Saturday, June 24, 2000

Cohen: Joint Strike
Fighter program
must stay on schedule

By Chuck Vinch
Washington bureau

WASHINGTON — Defense Secretary William Cohen sent a letter to senior House and Senate lawmakers Thursday urging them to keep the funding and schedule for the Pentagon’s Joint Strike Fighter aircraft on schedule.

The letter is a rear-guard action to beat back proposals that have surfaced in various congressional committees to scale back funding, production or both of what Cohen called "the cornerstone of tactical aircraft modernization."

Jacques Gansler, the Pentagon’s acquisition chief, said at a briefing that the current schedule is crucial because the Marine Corps and Air Force have "serious scheduling problems" with their tactical aircraft that loom around the 2009-2010 timeframe, when both the AV-8B Harrier and F-16 Falcon will be reaching the end of their lifespans.

The F-22 Raptor, which is due to replace the F-15 as America’s front-line air-to-air fighter, has never been designed to plug that gap, Gansler said.

"We have a serious need for an upgraded airplane that can’t be filled with the F-22 because of its high cost and low volume," he said. "This airplane \[the JSF\] is designed to be a very high performance, stealthy, low-cost aircraft."

The Pentagon plans to buy about 330 F-22s, but more than 2,800 JSFs. The winning contractor — either Boeing or Lockheed Martin — could get orders for as many as 6,000 total planes, depending on foreign military sales.

The Pentagon plans to obtain a total of 2,852 aircraft — 1,763 for the Air Force, 480 for the Navy and 609 for the Marine Corps. If the program unfolds as planned, the Joint Strike Fighter would be the largest single military procurement program in history, worth between $200 billion and $400 billion.

"The JSF is our only affordable solution to providing the large number of modern, highly capable aircraft that the Air Force, Navy and Marine Corps must have to sustain their tactical fleets through the first half of the 21st century," Cohen wrote in his letter.

Lawmakers have had two main concerns — that the United States cannot afford to plunge into near-simultaneous production of the JSF, the F-22 and the Navy’s new F/A-18 D and E, and that the Pentagon’s procurement strategy for the JSF allows too small a degree of competition between the potential contractors.

The Pentagon plans on a "winner take all" concept for design of the plane.

"The winner-take-all program is what we had planned all along and we still have assessed it as the one that seems to make the most sense to us," Gansler said.
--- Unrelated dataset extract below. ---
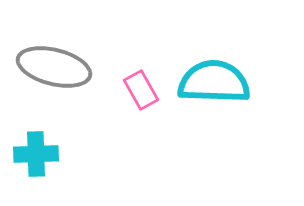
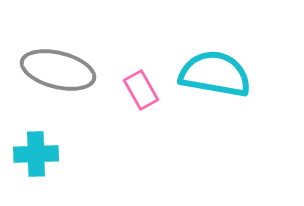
gray ellipse: moved 4 px right, 3 px down
cyan semicircle: moved 1 px right, 8 px up; rotated 8 degrees clockwise
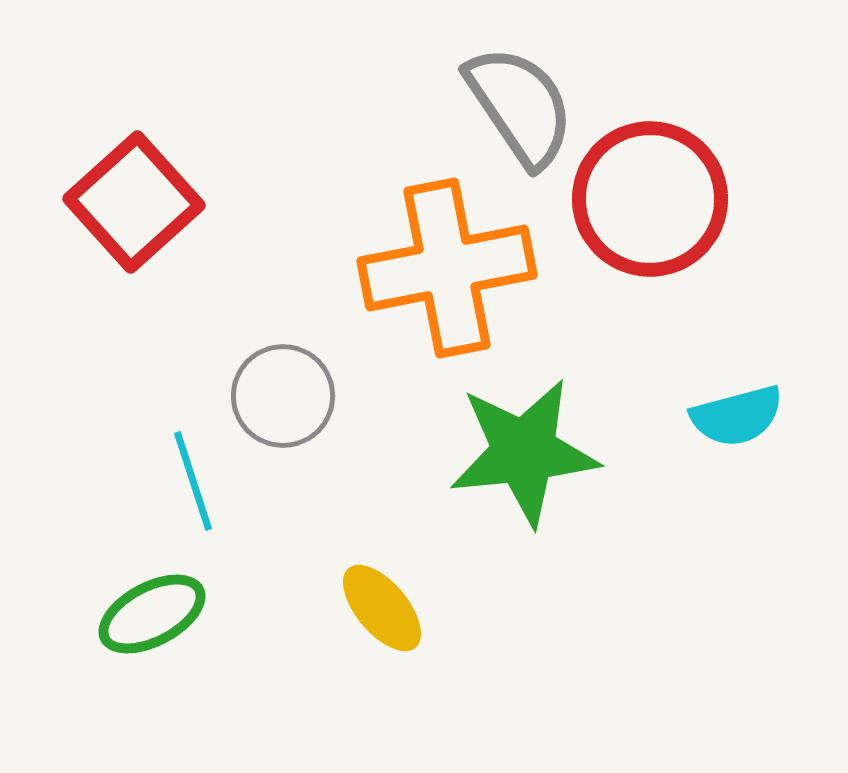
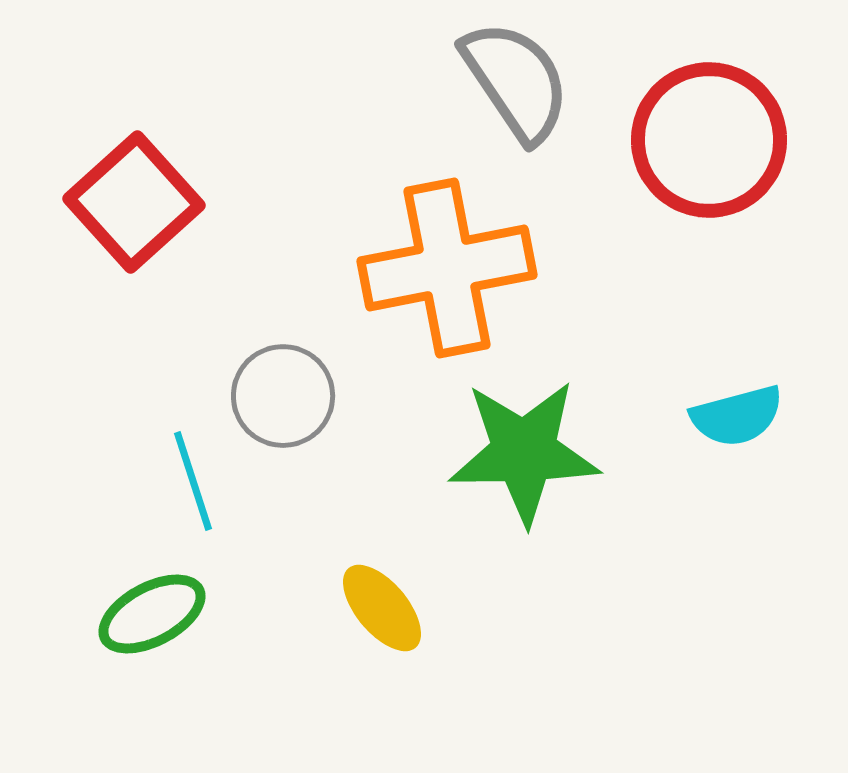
gray semicircle: moved 4 px left, 25 px up
red circle: moved 59 px right, 59 px up
green star: rotated 5 degrees clockwise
The Pentagon wants the eventual contractor to be able to produce three variations of the JSF — a carrier version with heavier landing gear, a Marine Corps version for close-air support that can perform vertical takeoffs and landings, like the current Harrier can, and the conventional Air Force version for air-to-air and air-to-ground missions.
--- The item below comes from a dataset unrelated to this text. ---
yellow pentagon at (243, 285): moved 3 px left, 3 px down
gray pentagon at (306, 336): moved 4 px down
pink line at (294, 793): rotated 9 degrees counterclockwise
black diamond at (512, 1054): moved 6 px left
Lawmakers — and some military officials — have been concerned that because the JSF program is so large and so significant, the winner-take-all approach could drive the loser out of the fighter aircraft business completely, leaving the United States with just one major manufacturer, which could hinder future cost efficiencies and technological innovations.

Cohen said in his letter that both Boeing and Lockheed Martin will have "a full opportunity to demonstrate the benefits of its approach to the JSF."

The companies will continue with their concept demonstration programs through next spring, when a final contract for production of the basic airframe is scheduled to be awarded.

Gansler said there will still be plenty of work for the loser in the near term in airframe, avionics radar and engine production. He noted that Boeing will be building the next generation of F/A-18 Super Hornet D and E models for the Navy, while Lockheed Martin will be making the new F-22 and will continue to produce F-16s for a number of years.

Even so, Gansler said Cohen has asked the RAND Corp., a military think tank in California, to assess the winner-take-all approach and various alternatives for the production phase of the program once the concept demonstration ends. A report is due back by Dec. 1.

"If it turned out that there was some clear direction that we should be taking that’s different, "we have plenty of time to modify this in December after their report comes in," Gansler said.

But he and Cohen stressed that the most important issue from the Pentagon perspective is keeping the program on schedule.

"At this key juncture, keeping the JSF program on schedule is essential to sustaining the future readiness and force levels of our tactical aviation units as existing aircraft reach the end of their service lives," Cohen wrote in his letter.